▸ **WHAT IS EXPECTED**: Every record should be copied exactly, except that pictures are to be omitted.

▸ **EXERCISE MATERIAL**:

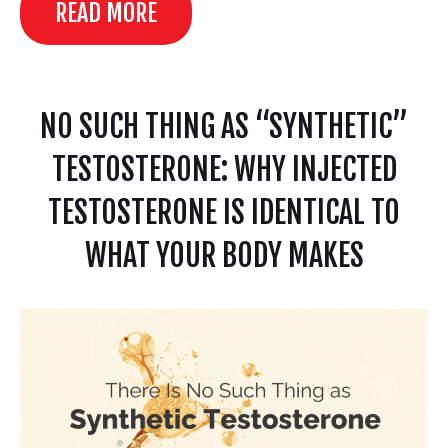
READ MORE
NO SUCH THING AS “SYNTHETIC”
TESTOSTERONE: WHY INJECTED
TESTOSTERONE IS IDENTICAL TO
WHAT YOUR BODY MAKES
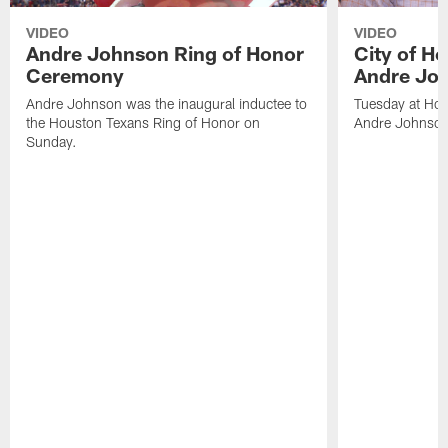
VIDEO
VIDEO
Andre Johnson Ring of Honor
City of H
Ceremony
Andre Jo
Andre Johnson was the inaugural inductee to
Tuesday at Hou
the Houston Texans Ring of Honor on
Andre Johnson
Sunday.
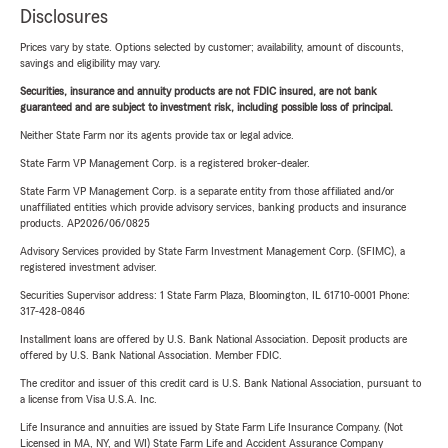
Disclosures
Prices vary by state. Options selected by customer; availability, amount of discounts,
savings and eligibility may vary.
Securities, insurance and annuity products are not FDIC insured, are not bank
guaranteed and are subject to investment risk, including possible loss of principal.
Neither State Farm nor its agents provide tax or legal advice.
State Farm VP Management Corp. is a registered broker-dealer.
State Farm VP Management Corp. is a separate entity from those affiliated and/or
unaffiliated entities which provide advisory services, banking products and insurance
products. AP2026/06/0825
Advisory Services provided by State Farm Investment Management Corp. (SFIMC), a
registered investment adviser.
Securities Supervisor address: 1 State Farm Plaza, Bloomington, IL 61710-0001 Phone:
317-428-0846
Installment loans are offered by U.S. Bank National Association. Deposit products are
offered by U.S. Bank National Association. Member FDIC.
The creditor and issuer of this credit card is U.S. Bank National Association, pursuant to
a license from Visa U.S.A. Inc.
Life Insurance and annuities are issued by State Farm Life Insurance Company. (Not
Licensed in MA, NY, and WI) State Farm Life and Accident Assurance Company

▸ **ANSWER**:
READ MORE
NO SUCH THING AS “SYNTHETIC”
TESTOSTERONE: WHY INJECTED
TESTOSTERONE IS IDENTICAL TO
WHAT YOUR BODY MAKES
VIDEO
VIDEO
Andre Johnson Ring of Honor
City of H
Ceremony
Andre Jo
Andre Johnson was the inaugural inductee to
Tuesday at Hou
the Houston Texans Ring of Honor on
Andre Johnson
Sunday.
Disclosures
Prices vary by state. Options selected by customer; availability, amount of discounts,
savings and eligibility may vary.
Securities, insurance and annuity products are not FDIC insured, are not bank
guaranteed and are subject to investment risk, including possible loss of principal.
Neither State Farm nor its agents provide tax or legal advice.
State Farm VP Management Corp. is a registered broker-dealer.
State Farm VP Management Corp. is a separate entity from those affiliated and/or
unaffiliated entities which provide advisory services, banking products and insurance
products. AP2026/06/0825
Advisory Services provided by State Farm Investment Management Corp. (SFIMC), a
registered investment adviser.
Securities Supervisor address: 1 State Farm Plaza, Bloomington, IL 61710-0001 Phone:
317-428-0846
Installment loans are offered by U.S. Bank National Association. Deposit products are
offered by U.S. Bank National Association. Member FDIC.
The creditor and issuer of this credit card is U.S. Bank National Association, pursuant to
a license from Visa U.S.A. Inc.
Life Insurance and annuities are issued by State Farm Life Insurance Company. (Not
Licensed in MA, NY, and WI) State Farm Life and Accident Assurance Company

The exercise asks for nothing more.